**The task:** Where an entry contains an image, skip the image and print the rest exactly.

(Beginning of Excerpted records)

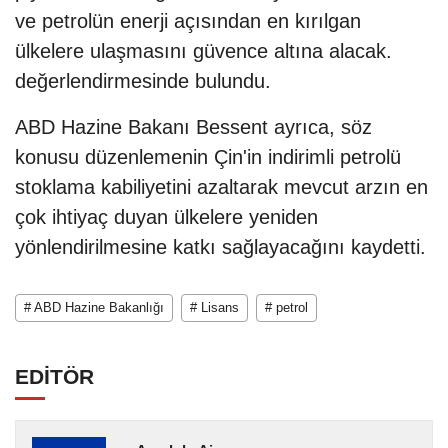
ve petrolün enerji açısından en kırılgan
ülkelere ulaşmasını güvence altına alacak.
değerlendirmesinde bulundu.
ABD Hazine Bakanı Bessent ayrıca, söz
konusu düzenlemenin Çin'in indirimli petrolü
stoklama kabiliyetini azaltarak mevcut arzın en
çok ihtiyaç duyan ülkelere yeniden
yönlendirilmesine katkı sağlayacağını kaydetti.
# ABD Hazine Bakanlığı
# Lisans
# petrol
EDİTÖR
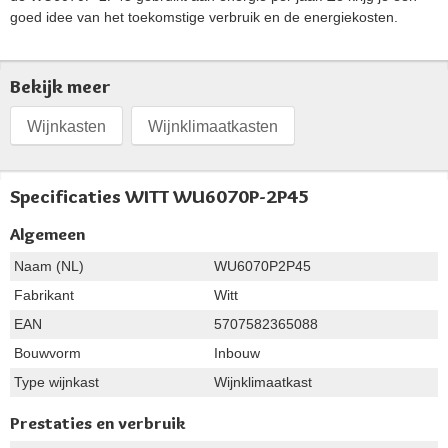
goed idee van het toekomstige verbruik en de energiekosten.
Bekijk meer
Wijnkasten
Wijnklimaatkasten
Specificaties WITT WU6070P-2P45
Algemeen
Naam (NL)
WU6070P2P45
Fabrikant
Witt
EAN
5707582365088
Bouwvorm
Inbouw
Type wijnkast
Wijnklimaatkast
Prestaties en verbruik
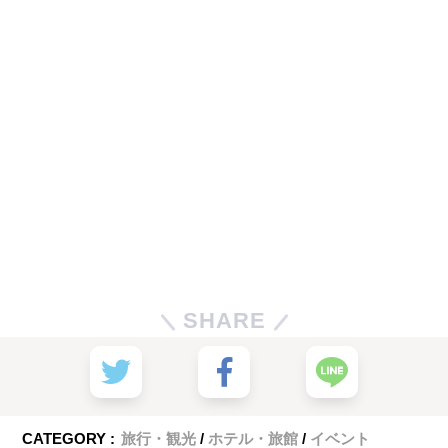
SHARE
CATEGORY :
旅行・観光
ホテル・旅館
イベント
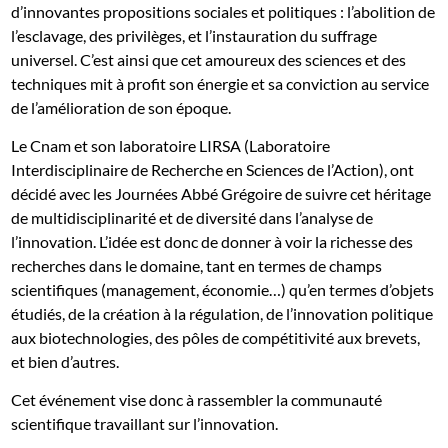
d’innovantes propositions sociales et politiques : l’abolition de
l’esclavage, des privilèges, et l’instauration du suffrage
universel. C’est ainsi que cet amoureux des sciences et des
techniques mit à profit son énergie et sa conviction au service
de l’amélioration de son époque.
Le Cnam et son laboratoire LIRSA (Laboratoire
Interdisciplinaire de Recherche en Sciences de l’Action), ont
décidé avec les Journées Abbé Grégoire de suivre cet héritage
de multidisciplinarité et de diversité dans l’analyse de
l’innovation. L’idée est donc de donner à voir la richesse des
recherches dans le domaine, tant en termes de champs
scientifiques (management, économie…) qu’en termes d’objets
étudiés, de la création à la régulation, de l’innovation politique
aux biotechnologies, des pôles de compétitivité aux brevets,
et bien d’autres.
Cet événement vise donc à rassembler la communauté
scientifique travaillant sur l’innovation.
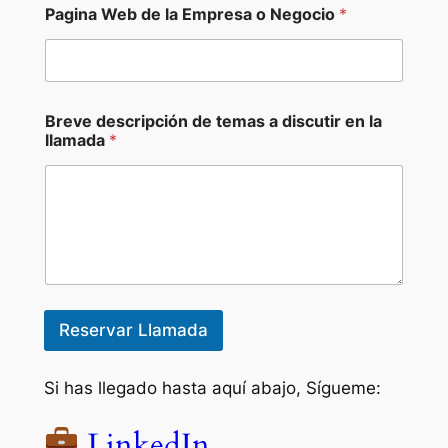
Pagina Web de la Empresa o Negocio
*
Breve descripción de temas a discutir en la
llamada
*
Reservar Llamada
Si has llegado hasta aquí abajo, Sígueme:
LinkedIn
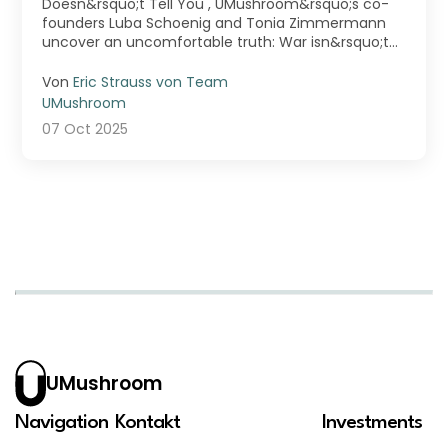
Doesn&rsquo;t Tell You , UMushroom&rsquo;s co-
founders Luba Schoenig and Tonia Zimmermann
uncover an uncomfortable truth: War isn&rsquo;t
just fought ...
Von
Eric Strauss von Team
UMushroom
07 Oct 2025
UMushroom
Navigation
Kontakt
Investments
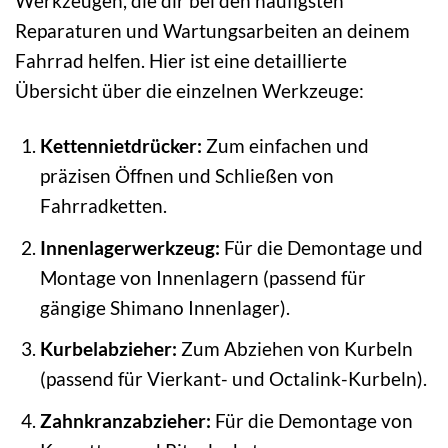
Werkzeugen, die dir bei den häufigsten
Reparaturen und Wartungsarbeiten an deinem
Fahrrad helfen. Hier ist eine detaillierte
Übersicht über die einzelnen Werkzeuge:
Kettennietdrücker:
Zum einfachen und
präzisen Öffnen und Schließen von
Fahrradketten.
Innenlagerwerkzeug:
Für die Demontage und
Montage von Innenlagern (passend für
gängige Shimano Innenlager).
Kurbelabzieher:
Zum Abziehen von Kurbeln
(passend für Vierkant- und Octalink-Kurbeln).
Zahnkranzabzieher:
Für die Demontage von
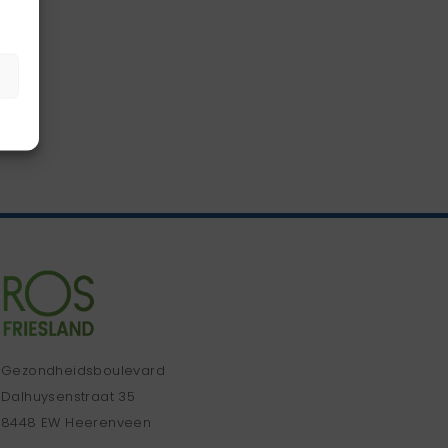
Gezondheidsboulevard
Dalhuysenstraat 35
8448 EW Heerenveen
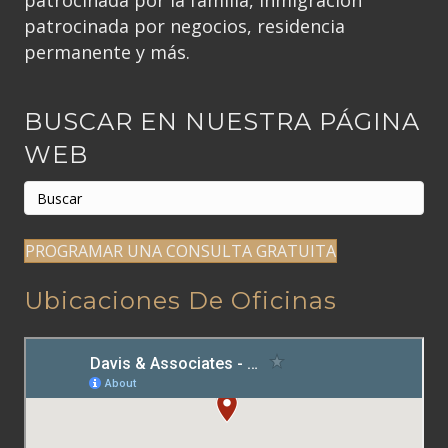
patrocinada por la familia, inmigración
patrocinada por negocios, residencia
permanente y más.
BUSCAR EN NUESTRA PÁGINA
WEB
PROGRAMAR UNA CONSULTA GRATUITA
Ubicaciones De Oficinas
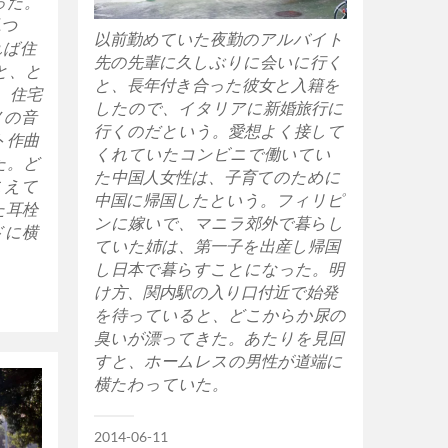
った。
見つ
以前勤めていた夜勤のアルバイト
れば住
先の先輩に久しぶりに会いに行く
と、と
と、長年付き合った彼女と入籍を
、住宅
したので、イタリアに新婚旅行に
ノの音
行くのだという。愛想よく接して
ト作曲
くれていたコンビニで働いてい
た。ど
た中国人女性は、子育てのために
こえて
中国に帰国したという。フィリピ
た耳栓
ンに嫁いで、マニラ郊外で暮らし
ドに横
ていた姉は、第一子を出産し帰国
し日本で暮らすことになった。明
け方、関内駅の入り口付近で始発
を待っていると、どこからか尿の
臭いが漂ってきた。あたりを見回
すと、ホームレスの男性が道端に
横たわっていた。
2014-06-11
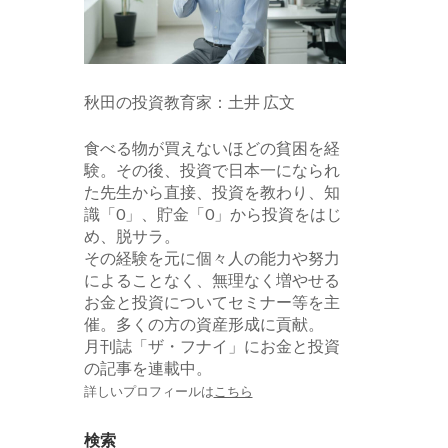
秋田の投資教育家：土井 広文
食べる物が買えないほどの貧困を経
験。その後、投資で日本一になられ
た先生から直接、投資を教わり、知
識「0」、貯金「0」から投資をはじ
め、脱サラ。
その経験を元に個々人の能力や努力
によることなく、無理なく増やせる
お金と投資についてセミナー等を主
催。多くの方の資産形成に貢献。
月刊誌「ザ・フナイ」にお金と投資
の記事を連載中。
詳しいプロフィールは
こちら
検索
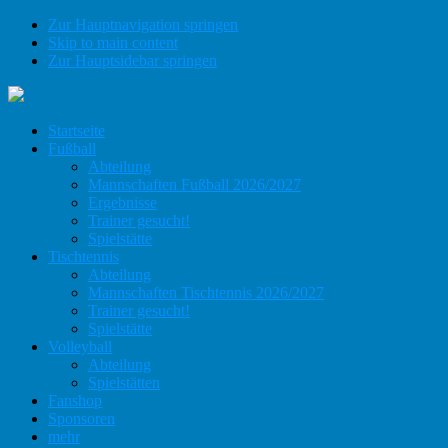
Zur Hauptnavigation springen
Skip to main content
Zur Hauptsidebar springen
Startseite
Fußball
Abteilung
Mannschaften Fußball 2026/2027
Ergebnisse
Trainer gesucht!
Spielstätte
Tischtennis
Abteilung
Mannschaften Tischtennis 2026/2027
Trainer gesucht!
Spielstätte
Volleyball
Abteilung
Spielstätten
Fanshop
Sponsoren
mehr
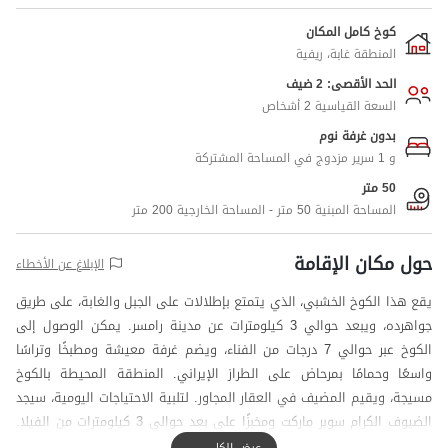
كوخ كامل المكان
المنطقة غابة، ريفية
الحد الأقصى: 2 ضيف
السعة القياسية 2 أشخاص
بدون غرفة نوم
و 1 سرير مزدوج في المساحة المشتركة
50 متر
المساحة المبنية 50 متر - المساحة الخارجية 200 متر
حول مكان الإقامة
الإبلاغ عن الأخطاء
يقع هذا الكوخ الخشبي، الذي يتمتع بإطلالات على الجبل والغابة، على طريق
جواهرده، ويبعد حوالي 3 كيلومترات عن مدينة رامسر. يمكن الوصول إلى
الكوخ عبر حوالي 7 درجات من الفناء، ويضم غرفة معيشة ومطبخًا وتراسًا
واسعًا وحمامًا بمرحاض على الطراز الإيراني. المنطقة المحيطة بالكوخ
مسيجة، ويقيم المضيف في العقار المجاور. لتلبية الاحتياجات اليومية، سيجد
الضيوف الكرام سوبر ماركت ومخبزًا على بعد حوالي 3 كيلومترات من الفيلا.
تغطية شبكة الهاتف المحمول لمشغلي Irancell و Hamrah-e Avval جيدة
عرض الكل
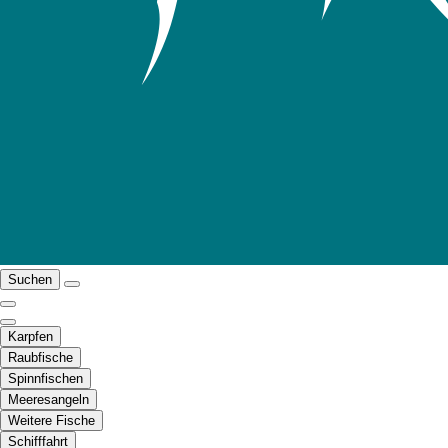
Suchen
Karpfen
Raubfische
Spinnfischen
Meeresangeln
Weitere Fische
Schifffahrt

(End of Excerpted records)

**Solution to this task:**
ve petrolün enerji açısından en kırılgan
ülkelere ulaşmasını güvence altına alacak.
değerlendirmesinde bulundu.
ABD Hazine Bakanı Bessent ayrıca, söz
konusu düzenlemenin Çin'in indirimli petrolü
stoklama kabiliyetini azaltarak mevcut arzın en
çok ihtiyaç duyan ülkelere yeniden
yönlendirilmesine katkı sağlayacağını kaydetti.
# ABD Hazine Bakanlığı
# Lisans
# petrol
EDİTÖR
goed idee van het toekomstige verbruik en de energiekosten.
Bekijk meer
Wijnkasten
Wijnklimaatkasten
Specificaties WITT WU6070P-2P45
Algemeen
Naam (NL)
WU6070P2P45
Fabrikant
Witt
EAN
5707582365088
Bouwvorm
Inbouw
Type wijnkast
Wijnklimaatkast
Prestaties en verbruik
SHARE
CATEGORY :
旅行・観光
ホテル・旅館
イベント
d’innovantes propositions sociales et politiques : l’abolition de
l’esclavage, des privilèges, et l’instauration du suffrage
universel. C’est ainsi que cet amoureux des sciences et des
techniques mit à profit son énergie et sa conviction au service
de l’amélioration de son époque.
Le Cnam et son laboratoire LIRSA (Laboratoire
Interdisciplinaire de Recherche en Sciences de l’Action), ont
décidé avec les Journées Abbé Grégoire de suivre cet héritage
de multidisciplinarité et de diversité dans l’analyse de
l’innovation. L’idée est donc de donner à voir la richesse des
recherches dans le domaine, tant en termes de champs
scientifiques (management, économie…) qu’en termes d’objets
étudiés, de la création à la régulation, de l’innovation politique
aux biotechnologies, des pôles de compétitivité aux brevets,
et bien d’autres.
Cet événement vise donc à rassembler la communauté
scientifique travaillant sur l’innovation.
Pagina Web de la Empresa o Negocio
*
Breve descripción de temas a discutir en la
llamada
*
Reservar Llamada
Si has llegado hasta aquí abajo, Sígueme:
LinkedIn
Doesn&rsquo;t Tell You , UMushroom&rsquo;s co-
founders Luba Schoenig and Tonia Zimmermann
uncover an uncomfortable truth: War isn&rsquo;t
just fought ...
Von
Eric Strauss von Team
UMushroom
07 Oct 2025
UMushroom
Navigation
Kontakt
Investments
Werkzeugen, die dir bei den häufigsten
Reparaturen und Wartungsarbeiten an deinem
Fahrrad helfen. Hier ist eine detaillierte
Übersicht über die einzelnen Werkzeuge:
Kettennietdrücker:
Zum einfachen und
präzisen Öffnen und Schließen von
Fahrradketten.
Innenlagerwerkzeug:
Für die Demontage und
Montage von Innenlagern (passend für
gängige Shimano Innenlager).
Kurbelabzieher:
Zum Abziehen von Kurbeln
(passend für Vierkant- und Octalink-Kurbeln).
Zahnkranzabzieher:
Für die Demontage von
Gezondheidsboulevard
Dalhuysenstraat 35
8448 EW Heerenveen
patrocinada por la familia, inmigración
patrocinada por negocios, residencia
permanente y más.
BUSCAR EN NUESTRA PÁGINA
WEB
PROGRAMAR UNA CONSULTA GRATUITA
Ubicaciones De Oficinas
った。
見つ
以前勤めていた夜勤のアルバイト
れば住
先の先輩に久しぶりに会いに行く
と、と
と、長年付き合った彼女と入籍を
、住宅
したので、イタリアに新婚旅行に
ノの音
行くのだという。愛想よく接して
ト作曲
くれていたコンビニで働いてい
た。ど
た中国人女性は、子育てのために
こえて
中国に帰国したという。フィリピ
た耳栓
ンに嫁いで、マニラ郊外で暮らし
ドに横
ていた姉は、第一子を出産し帰国
し日本で暮らすことになった。明
け方、関内駅の入り口付近で始発
を待っていると、どこからか尿の
臭いが漂ってきた。あたりを見回
すと、ホームレスの男性が道端に
横たわっていた。
2014-06-11
秋田の投資教育家：土井 広文
食べる物が買えないほどの貧困を経
験。その後、投資で日本一になられ
た先生から直接、投資を教わり、知
識「0」、貯金「0」から投資をはじ
め、脱サラ。
その経験を元に個々人の能力や努力
によることなく、無理なく増やせる
お金と投資についてセミナー等を主
催。多くの方の資産形成に貢献。
月刊誌「ザ・フナイ」にお金と投資
の記事を連載中。
詳しいプロフィールは
こちら
検索
Zur Hauptnavigation springen
Skip to main content
Zur Hauptsidebar springen
Startseite
Fußball
Abteilung
Mannschaften Fußball 2026/2027
Ergebnisse
Trainer gesucht!
Spielstätte
Tischtennis
Abteilung
Mannschaften Tischtennis 2026/2027
Trainer gesucht!
Spielstätte
Volleyball
Abteilung
Spielstätten
Fanshop
Sponsoren
mehr
كوخ كامل المكان
المنطقة غابة، ريفية
الحد الأقصى: 2 ضيف
السعة القياسية 2 أشخاص
بدون غرفة نوم
و 1 سرير مزدوج في المساحة المشتركة
50 متر
المساحة المبنية 50 متر - المساحة الخارجية 200 متر
حول مكان الإقامة
الإبلاغ عن الأخطاء
يقع هذا الكوخ الخشبي، الذي يتمتع بإطلالات على الجبل والغابة، على طريق
جواهرده، ويبعد حوالي 3 كيلومترات عن مدينة رامسر. يمكن الوصول إلى
الكوخ عبر حوالي 7 درجات من الفناء، ويضم غرفة معيشة ومطبخًا وتراسًا
واسعًا وحمامًا بمرحاض على الطراز الإيراني. المنطقة المحيطة بالكوخ
مسيجة، ويقيم المضيف في العقار المجاور. لتلبية الاحتياجات اليومية، سيجد
الضيوف الكرام سوبر ماركت ومخبزًا على بعد حوالي 3 كيلومترات من الفيلا.
تغطية شبكة الهاتف المحمول لمشغلي Irancell و Hamrah-e Avval جيدة
عرض الكل
Suchen
Karpfen
Raubfische
Spinnfischen
Meeresangeln
Weitere Fische
Schifffahrt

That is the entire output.